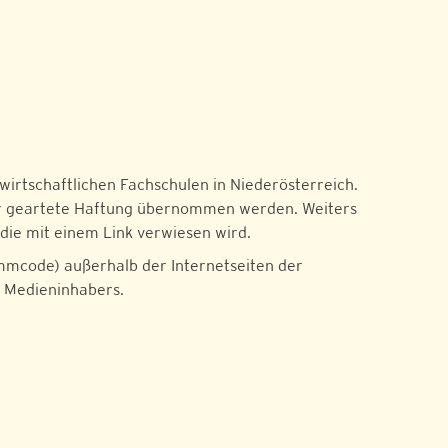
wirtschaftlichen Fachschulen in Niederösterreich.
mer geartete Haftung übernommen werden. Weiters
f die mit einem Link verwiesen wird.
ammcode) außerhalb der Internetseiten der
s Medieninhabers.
****************************************
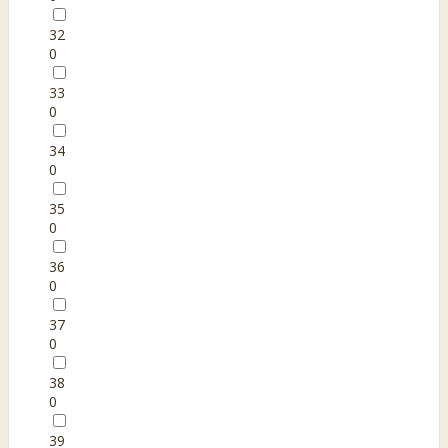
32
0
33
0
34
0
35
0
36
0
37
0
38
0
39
****************************************
Work instruction: Using the listing above, copy exactly the line that contains "wirtschaftlichen Fachschulen in", the line that contains "s Medieninhabers.", and each line that falls between them.

Response area:
wirtschaftlichen Fachschulen in Niederösterreich.
mer geartete Haftung übernommen werden. Weiters
f die mit einem Link verwiesen wird.
ammcode) außerhalb der Internetseiten der
s Medieninhabers.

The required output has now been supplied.